Villiam sat and immediately reached for a leg of lamb. ‘Sit there, sister,’ he said to the nun, pointing with the meat to the chair across from the priest. Father Barnabas was licking his fingers—he never waited for Villiam to sit before he started eating. The servants brought the capon roast and twisted bread.
Dibra sat silently at the other end of the table, trying to block out Villiam’s face with the candelabra so she would not have to watch him eat. Villiam was fine with that. Dibra wasn’t looking her best. She was underdressed for the occasion, and she didn’t care. It was still too hot to wear the customary dining gown, so she wore a simple yellow kirtle of thin linen. Her armpits were wet and clammy, the fabric tight around her bosom, which seemed to swell unusually on the left, as though her heart had become enlarged. Ironically, she felt her heart had gotten weaker and smaller recently. She was not self-pitying, however. ‘Women have lost children since the dawn of time,’ she told herself. She imagined women everywhere, all the stories she’d heard of children going missing, or children dying of fever or pox, babies dying in their cradles, strangled by their own lungs. If those women could go on, so could she. But only barely. She had nothing to distract her from her grief, nothing of any consequence—no needs or habits or work or interests. There was Luka, but his loyalty made him boring, actually. Until this moment. He was never late.

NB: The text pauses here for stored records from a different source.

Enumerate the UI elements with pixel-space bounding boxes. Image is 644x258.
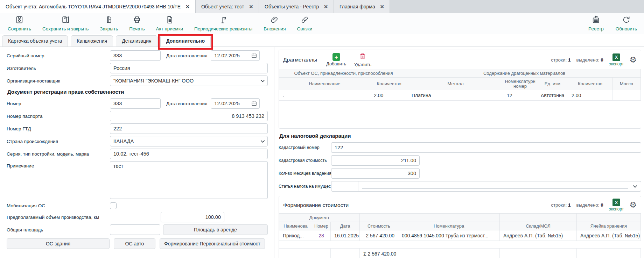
field-label: Кадастровая стоимость [279,158,331,163]
total-cost: Σ 2 567 420.00 [360,249,398,258]
paperclip-icon [270,15,279,26]
refresh-button[interactable]: Обновить [616,15,637,31]
close-icon[interactable]: ✕ [380,4,384,9]
tab-detailing[interactable]: Детализация [116,35,157,46]
production-volume-input[interactable] [161,212,224,222]
periodic-requisites-button[interactable]: Периодические реквизиты [194,15,252,31]
tab-object-card[interactable]: Карточка объекта учета [2,35,68,46]
os-buildings-button[interactable]: ОС здания [7,238,110,249]
window-tab-main-form[interactable]: Главная форма ✕ [334,0,390,13]
excel-export-button[interactable]: X экспорт [609,199,624,212]
field-label: Дата изготовления [166,53,207,58]
window-tab-registry[interactable]: Объекты учета - Реестр ✕ [259,0,334,13]
form-tab-bar: Карточка объекта учета Капвложения Детал… [0,34,644,47]
close-icon[interactable]: ✕ [324,4,328,9]
total-area-input[interactable] [110,224,160,235]
table-row[interactable]: . 2.00 Платина 12 Автотонна 2.00 [279,90,641,101]
column-header: Количество [568,78,612,90]
excel-export-button[interactable]: X экспорт [609,53,624,66]
plus-icon: + [332,53,340,61]
content-area: Серийный номер Дата изготовления Изготов… [0,47,644,258]
rented-area-button[interactable]: Площадь в аренде [163,224,268,235]
close-icon[interactable]: ✕ [186,4,190,9]
tax-article-code-cell[interactable] [331,181,358,191]
field-label: Номер паспорта [7,114,110,119]
os-auto-button[interactable]: ОС авто [114,238,155,249]
manufacturer-input[interactable] [110,63,268,73]
series-model-input[interactable] [110,149,268,159]
delete-row-button[interactable]: Удалить [354,52,371,67]
scroll-icon [219,15,228,26]
gtd-number-input[interactable] [110,123,268,134]
toolbar: Сохранить Сохранить и закрыть Закрыть Пе… [0,13,644,34]
window-tab-label: Главная форма [340,4,375,9]
cost-formation-table: Документ Наименова Номер Дата Стоимость … [279,213,641,258]
registration-number-input[interactable] [110,98,161,109]
cadastral-number-input[interactable] [331,142,641,153]
gear-icon[interactable]: ⚙ [629,56,637,64]
field-label: Номер ГТД [7,126,110,131]
precious-metals-panel: Драгметаллы + Добавить Удалить строки: 1… [279,50,641,129]
passport-number-input[interactable] [110,111,268,121]
column-header: Наименова [279,222,312,230]
field-label: Примечание [7,161,110,169]
cadastral-value-input[interactable] [331,155,420,166]
field-label: Кадастровый номер [279,145,331,150]
property-tax-article-select[interactable] [331,181,641,192]
add-row-button[interactable]: + Добавить [326,53,346,66]
window-tab-label: Объект учета: тест [201,4,244,9]
table-row[interactable]: Приход... 28 16.01.2025 2 567 420.00 000… [279,230,641,241]
trash-icon [359,52,366,62]
column-header: Ед. изм [537,78,568,90]
door-icon [105,15,113,26]
serial-number-input[interactable] [110,50,161,61]
supplier-select[interactable] [110,76,268,86]
save-and-close-button[interactable]: Сохранить и закрыть [42,15,89,31]
field-label: Номер [7,101,110,106]
save-icon [15,15,24,26]
save-close-icon [61,15,70,26]
right-pane: Драгметаллы + Добавить Удалить строки: 1… [274,47,644,258]
close-icon[interactable]: ✕ [249,4,253,9]
registry-icon [592,15,600,26]
manufacture-date-input-2[interactable] [211,98,260,109]
document-icon [165,15,174,26]
section-header-ownership-document: Документ регистрации права собственности [7,89,271,95]
print-button[interactable]: Печать [129,15,145,31]
cost-formation-panel: Формирование стоимости строки: 1 выделен… [279,196,641,258]
window-tab-current-object[interactable]: Объект учета: Автомобиль TOYOTA RAV4 JTM… [0,0,196,13]
spacer-row [279,241,641,249]
column-header: Склад/МОЛ [500,222,577,230]
additional-form-pane: Серийный номер Дата изготовления Изготов… [3,47,274,258]
tax-article-value-line [362,184,628,189]
initial-cost-formation-button[interactable]: Формирование Первоначальной стоимост [160,238,265,249]
close-button[interactable]: Закрыть [100,15,118,31]
column-header: Стоимость [360,222,398,230]
rows-count: строки: 1 [551,202,570,208]
ownership-months-input[interactable] [331,168,420,179]
acceptance-act-button[interactable]: Акт приемки [156,15,183,31]
field-label: Общая площадь [7,227,110,232]
window-tab-label: Объекты учета - Реестр [265,4,319,9]
mobilization-checkbox[interactable] [110,202,117,209]
registry-button[interactable]: Реестр [588,15,604,31]
links-button[interactable]: Связки [297,15,312,31]
document-number-link[interactable]: 28 [318,233,324,238]
printer-icon [133,15,141,26]
chevron-down-icon [633,185,637,188]
window-tab-test-object[interactable]: Объект учета: тест ✕ [196,0,259,13]
manufacture-date-input-1[interactable] [211,50,260,61]
selected-count: выделено: 0 [576,202,603,208]
save-button[interactable]: Сохранить [8,15,31,31]
column-header: Дата [331,222,360,230]
tab-capital-investments[interactable]: Капвложения [71,35,113,46]
field-label: Серия, тип постройки, модель, марка [7,151,110,157]
attachments-button[interactable]: Вложения [264,15,286,31]
field-label: Кол-во месяцев владения [279,171,331,176]
gear-icon[interactable]: ⚙ [629,201,637,209]
window-tab-label: Объект учета: Автомобиль TOYOTA RAV4 JTM… [6,4,181,9]
group-header: Содержание драгоценных материалов [408,69,641,78]
note-textarea[interactable]: тест [110,161,268,199]
tab-additional[interactable]: Дополнительно [160,35,211,46]
country-of-origin-select[interactable] [110,136,268,146]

‘Is the singer not joining us?’ Dibra asked, masking her worry as mild curiosity.
‘He must be lagging on his journey back from Krisk,’ the priest answered.
‘It has never taken so long to fetch the singer before,’ Dibra said.
‘Well, today it has.’
‘The horseman left at dawn as usual?’
‘Who cares, Dibra?’ the priest said. He was deflecting in order to spare Villiam her distress about this other man, not knowing that Luka was good as dead. ‘And anyway, we have a nun instead.’
‘Yes, thank God for the nun,’ Villiam said and raised his cup.
‘Give me a nun any day,’ the priest said and raised his cup, too.
‘Of course,’ Dibra said and raised her cup.
Agata seemed to blush and lifted her cup. They all drank.
‘What is your name, sister?’ Dibra asked.
Agata opened her mouth, pointed inside, then waved her finger back and forth. The nun’s tongue had been cut out, they all saw.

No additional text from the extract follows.